Him: Do you have any idea who Clark Ford is?
Me: *Hiccup* I don't give a shit about Arkansas players.
His small child: He's on the Longhorns, stupid.

Sorry Clark, I now know who you are, as well as about your three tackles and one QB hurry so far this season (in two games). 
5. 52-10 X 3. I truly believe that John Chiles has a crippling case of OCD that has caused him to purposely turn the ball over in each of the last two games in order to ensure that the final score ends up 52-10. I'm cool with it though, so please continue to do whatever it takes to keep that going for a while. 

Bottom Five
1. Arkansas: Danger. After four poor performances in a row you are no longer having bad games, but are actually a bad team. Better luck next year. Unfortunately for us, we are going to have to wait another week to learn anything about our beloved team. 11 rushing yards? Really? How is Rice the best team we have played so far.

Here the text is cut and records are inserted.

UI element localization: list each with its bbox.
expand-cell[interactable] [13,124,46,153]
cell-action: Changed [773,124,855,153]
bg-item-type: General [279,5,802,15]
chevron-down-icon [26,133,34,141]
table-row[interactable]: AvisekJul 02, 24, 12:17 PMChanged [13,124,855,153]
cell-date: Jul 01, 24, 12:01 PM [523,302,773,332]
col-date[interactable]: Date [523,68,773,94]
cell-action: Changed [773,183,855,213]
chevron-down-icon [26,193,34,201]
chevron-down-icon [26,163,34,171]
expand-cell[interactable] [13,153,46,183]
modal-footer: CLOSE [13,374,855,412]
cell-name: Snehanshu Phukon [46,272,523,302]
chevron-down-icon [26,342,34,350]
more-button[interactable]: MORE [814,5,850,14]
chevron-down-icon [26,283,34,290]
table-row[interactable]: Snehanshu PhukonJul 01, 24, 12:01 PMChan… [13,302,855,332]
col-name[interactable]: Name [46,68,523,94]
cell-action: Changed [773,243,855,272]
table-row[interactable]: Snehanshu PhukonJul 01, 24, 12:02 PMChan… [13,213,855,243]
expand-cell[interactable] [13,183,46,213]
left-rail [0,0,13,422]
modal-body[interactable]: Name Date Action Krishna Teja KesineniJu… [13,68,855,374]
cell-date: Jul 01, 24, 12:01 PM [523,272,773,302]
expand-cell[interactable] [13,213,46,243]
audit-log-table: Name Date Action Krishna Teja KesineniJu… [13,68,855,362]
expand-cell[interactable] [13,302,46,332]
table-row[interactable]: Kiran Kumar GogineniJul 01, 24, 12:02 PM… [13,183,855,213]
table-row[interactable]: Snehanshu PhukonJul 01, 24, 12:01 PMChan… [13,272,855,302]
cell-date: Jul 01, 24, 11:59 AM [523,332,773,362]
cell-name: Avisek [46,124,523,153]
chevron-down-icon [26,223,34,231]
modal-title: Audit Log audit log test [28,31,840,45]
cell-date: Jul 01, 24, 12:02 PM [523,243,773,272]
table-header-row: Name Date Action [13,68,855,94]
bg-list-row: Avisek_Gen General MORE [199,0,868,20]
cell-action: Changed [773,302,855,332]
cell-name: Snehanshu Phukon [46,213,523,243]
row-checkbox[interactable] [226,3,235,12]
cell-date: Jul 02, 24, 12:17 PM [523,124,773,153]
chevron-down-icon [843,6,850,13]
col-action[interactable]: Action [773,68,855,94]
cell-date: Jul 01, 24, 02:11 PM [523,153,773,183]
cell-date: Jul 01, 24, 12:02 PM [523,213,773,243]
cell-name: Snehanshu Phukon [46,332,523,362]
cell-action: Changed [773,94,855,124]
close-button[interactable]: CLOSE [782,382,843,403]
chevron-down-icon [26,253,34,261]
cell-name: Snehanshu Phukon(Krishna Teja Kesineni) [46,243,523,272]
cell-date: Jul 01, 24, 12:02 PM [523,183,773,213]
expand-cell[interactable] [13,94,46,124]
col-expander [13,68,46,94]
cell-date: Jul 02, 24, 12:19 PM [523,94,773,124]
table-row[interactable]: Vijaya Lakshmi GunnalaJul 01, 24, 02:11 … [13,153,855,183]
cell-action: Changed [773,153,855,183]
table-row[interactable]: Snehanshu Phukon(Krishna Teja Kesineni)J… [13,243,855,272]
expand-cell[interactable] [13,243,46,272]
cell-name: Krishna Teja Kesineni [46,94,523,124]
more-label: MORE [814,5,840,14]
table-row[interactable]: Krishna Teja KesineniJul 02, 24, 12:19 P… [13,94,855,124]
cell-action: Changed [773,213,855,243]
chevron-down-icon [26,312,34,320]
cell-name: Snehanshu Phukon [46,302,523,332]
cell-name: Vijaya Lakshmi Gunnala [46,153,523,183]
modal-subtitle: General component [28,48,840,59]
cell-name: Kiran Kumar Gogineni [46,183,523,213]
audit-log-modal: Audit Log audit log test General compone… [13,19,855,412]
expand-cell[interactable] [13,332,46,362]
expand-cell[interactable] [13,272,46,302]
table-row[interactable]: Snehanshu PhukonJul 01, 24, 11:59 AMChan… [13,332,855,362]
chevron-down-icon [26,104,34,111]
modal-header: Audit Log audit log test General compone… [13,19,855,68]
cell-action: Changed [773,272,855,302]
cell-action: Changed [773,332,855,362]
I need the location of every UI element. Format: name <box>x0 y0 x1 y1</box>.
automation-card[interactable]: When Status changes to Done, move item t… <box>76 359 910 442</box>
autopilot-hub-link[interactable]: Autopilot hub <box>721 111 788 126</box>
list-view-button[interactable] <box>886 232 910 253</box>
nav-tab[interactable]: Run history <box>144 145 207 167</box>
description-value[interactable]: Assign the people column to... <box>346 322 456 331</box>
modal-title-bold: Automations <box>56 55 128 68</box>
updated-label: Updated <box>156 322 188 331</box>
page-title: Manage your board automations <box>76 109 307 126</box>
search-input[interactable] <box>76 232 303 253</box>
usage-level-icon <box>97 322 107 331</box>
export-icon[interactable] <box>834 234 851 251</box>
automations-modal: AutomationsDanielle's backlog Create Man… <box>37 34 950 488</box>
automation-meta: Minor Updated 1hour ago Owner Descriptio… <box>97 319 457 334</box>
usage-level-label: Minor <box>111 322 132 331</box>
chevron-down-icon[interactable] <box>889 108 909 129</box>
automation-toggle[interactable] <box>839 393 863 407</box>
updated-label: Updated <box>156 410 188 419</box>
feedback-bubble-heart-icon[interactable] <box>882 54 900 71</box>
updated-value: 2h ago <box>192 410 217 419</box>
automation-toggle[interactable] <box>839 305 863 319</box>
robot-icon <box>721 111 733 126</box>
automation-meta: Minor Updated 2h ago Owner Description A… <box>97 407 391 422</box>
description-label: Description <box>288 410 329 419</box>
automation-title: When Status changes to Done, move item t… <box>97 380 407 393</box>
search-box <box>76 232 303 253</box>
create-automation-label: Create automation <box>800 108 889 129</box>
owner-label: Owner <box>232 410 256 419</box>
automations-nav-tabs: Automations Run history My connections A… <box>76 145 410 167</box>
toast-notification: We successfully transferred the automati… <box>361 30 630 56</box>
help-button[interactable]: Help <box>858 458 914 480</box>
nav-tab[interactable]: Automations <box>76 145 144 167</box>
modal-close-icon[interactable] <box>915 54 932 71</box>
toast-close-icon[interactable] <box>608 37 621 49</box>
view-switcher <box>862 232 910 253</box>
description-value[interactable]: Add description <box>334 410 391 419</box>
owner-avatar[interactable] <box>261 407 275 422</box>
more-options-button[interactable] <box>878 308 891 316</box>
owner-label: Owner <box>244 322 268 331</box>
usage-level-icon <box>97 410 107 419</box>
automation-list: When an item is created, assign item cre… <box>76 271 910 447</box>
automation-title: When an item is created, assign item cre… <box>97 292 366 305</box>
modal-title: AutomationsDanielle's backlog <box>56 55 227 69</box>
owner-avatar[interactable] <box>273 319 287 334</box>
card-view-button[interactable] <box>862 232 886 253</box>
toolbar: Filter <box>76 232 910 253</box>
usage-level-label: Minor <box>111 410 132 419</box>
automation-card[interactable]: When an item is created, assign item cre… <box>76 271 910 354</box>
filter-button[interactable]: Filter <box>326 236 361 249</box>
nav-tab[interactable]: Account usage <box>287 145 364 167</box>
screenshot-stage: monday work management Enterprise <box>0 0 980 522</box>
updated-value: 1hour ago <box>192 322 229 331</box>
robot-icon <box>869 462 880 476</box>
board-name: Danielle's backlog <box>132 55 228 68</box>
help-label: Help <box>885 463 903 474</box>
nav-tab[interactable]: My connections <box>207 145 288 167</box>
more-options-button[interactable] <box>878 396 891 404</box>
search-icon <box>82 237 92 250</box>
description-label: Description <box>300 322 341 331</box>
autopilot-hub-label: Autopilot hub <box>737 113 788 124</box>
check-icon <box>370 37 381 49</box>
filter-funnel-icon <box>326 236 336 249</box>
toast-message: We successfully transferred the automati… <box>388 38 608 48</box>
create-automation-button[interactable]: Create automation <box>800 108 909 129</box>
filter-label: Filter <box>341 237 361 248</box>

2. UNT: Based on the football transitive property I just made up, Colt and the Sunshine Band would beat this team by 99 points. The Nerd Herd beat the Mean Green 77-20, scoring 56 points before half time. I feel like the U.N. should have intervened at some point. 
3. Texas A&M: I have a lot of  hurt pent up inside of me from the two consecutive loses to the Aggies that I am ready to release in the form of a club upon their baby-seal-heads. My theory is that the reason A&M is blundering their way towards a very painful season is that Mike Sherman knows that his only chance to stick around as head coach is to beat Texas; spending every single practice preparing to play us.
4. Army: You couldn't even beat the worst A&M team I have ever seen. You represent the entire U.S. military, how are you not better?!
5. The Big XII North: Way to have only one undefeated team. And two more total loses than the Big XII South. And you only have one quarterback in the top five Heisman hopefuls, suckas.